Golongan kedua adalah mereka yang tidak mencela hujan, tetapi juga tidak menjalankan sunnah Nabi . Mereka tahu tentang doa atau adab saat hujan, tetapi memilih untuk tidak mengamalkannya karena alasan malas atau lupa. Dalam pandangan Islam, sikap seperti ini adalah bentuk kelalaian yang merugikan diri sendiri.
Setiap detik kehidupan menawarkan peluang untuk berbuat baik. Melewatkan kesempatan emas seperti ini adalah kerugian yang nyata. Rasulullah bersabda:
"Barang siapa yang dikehendaki kebaikan oleh Allah, maka Dia akan memahamkan agama kepadanya.". (HR. Bukhari dan Muslim)
3. Mereka yang Menambah Dosa
Golongan terakhir adalah mereka yang mencela hujan. Perkataan seperti, "Hujan lagi, jadi tidak bisa pergi!", "Susah kering nih pakaian, kalau hujan ngak berhenti-henti, atau "Kapan hujan ini berhenti?" adalah bentuk keluhan yang tidak pantas. Rasulullah mengingatkan dalam hadits qudsi:
"Manusia menyakiti Aku; dia mencaci maki masa (waktu), padahal Aku adalah pemilik dan pengatur masa."(HR. Bukhari dan Muslim)
Hujan adalah nikmat dari Allah. Mencelanya sama dengan mencela pemberi nikmat, yakni Allah Ta'ala. Bahkan, kata-kata yang terucap tanpa berpikir pun dapat membawa murka Allah, sebagaimana sabda Rasulullah :
"Sesungguhnya ada seorang hamba yang berbicara dengan suatu perkataan yang membuat Allah murka, lalu dia dilemparkan ke dalam neraka jahannam." (HR. Bukhari no. 6478)

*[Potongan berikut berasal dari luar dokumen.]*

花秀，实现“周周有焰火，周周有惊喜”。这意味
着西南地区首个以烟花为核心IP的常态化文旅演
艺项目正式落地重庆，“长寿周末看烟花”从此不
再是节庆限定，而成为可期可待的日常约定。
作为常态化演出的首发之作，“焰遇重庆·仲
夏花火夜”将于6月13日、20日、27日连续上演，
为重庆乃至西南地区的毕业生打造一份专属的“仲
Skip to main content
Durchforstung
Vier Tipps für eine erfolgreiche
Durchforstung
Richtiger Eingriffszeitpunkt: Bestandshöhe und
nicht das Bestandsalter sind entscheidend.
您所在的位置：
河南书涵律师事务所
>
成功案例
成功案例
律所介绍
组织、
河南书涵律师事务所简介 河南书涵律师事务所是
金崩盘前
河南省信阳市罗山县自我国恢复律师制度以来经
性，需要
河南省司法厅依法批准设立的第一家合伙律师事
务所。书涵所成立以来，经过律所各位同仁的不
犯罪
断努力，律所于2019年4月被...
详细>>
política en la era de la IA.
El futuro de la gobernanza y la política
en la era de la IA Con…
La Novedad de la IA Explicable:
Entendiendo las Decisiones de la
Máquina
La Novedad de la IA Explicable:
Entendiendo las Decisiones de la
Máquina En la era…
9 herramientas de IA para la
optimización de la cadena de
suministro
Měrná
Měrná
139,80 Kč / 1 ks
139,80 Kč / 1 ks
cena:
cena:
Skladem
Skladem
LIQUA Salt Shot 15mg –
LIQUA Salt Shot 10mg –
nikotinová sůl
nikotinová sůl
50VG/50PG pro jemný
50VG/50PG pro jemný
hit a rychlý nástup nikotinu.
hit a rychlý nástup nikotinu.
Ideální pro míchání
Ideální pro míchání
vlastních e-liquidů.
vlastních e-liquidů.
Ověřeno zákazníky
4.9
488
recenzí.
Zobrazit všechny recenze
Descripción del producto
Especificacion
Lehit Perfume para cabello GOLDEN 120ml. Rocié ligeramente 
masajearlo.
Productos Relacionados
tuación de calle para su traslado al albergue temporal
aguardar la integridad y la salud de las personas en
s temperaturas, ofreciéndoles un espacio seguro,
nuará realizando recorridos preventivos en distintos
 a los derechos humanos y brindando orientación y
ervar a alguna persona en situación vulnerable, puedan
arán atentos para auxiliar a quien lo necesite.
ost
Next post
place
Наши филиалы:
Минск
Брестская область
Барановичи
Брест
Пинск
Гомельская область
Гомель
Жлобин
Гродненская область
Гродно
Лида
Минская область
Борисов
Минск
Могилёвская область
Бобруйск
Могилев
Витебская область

Sikap yang Harus Kita Pilih
"Hujan adalah tetes rahmat dari langit. Sikapmu saat hujan turun mencerminkan imanmu - apakah kau syukur, lalai, atau kufur?"
Sebagai Muslim, mari kita memilih untuk menjadi bagian dari golongan pertama - mereka yang meraih pahala. Saat hujan turun, jadikan momen ini untuk mengingat kebesaran Allah, bersyukur atas nikmat-Nya, dan mendoakan kebaikan.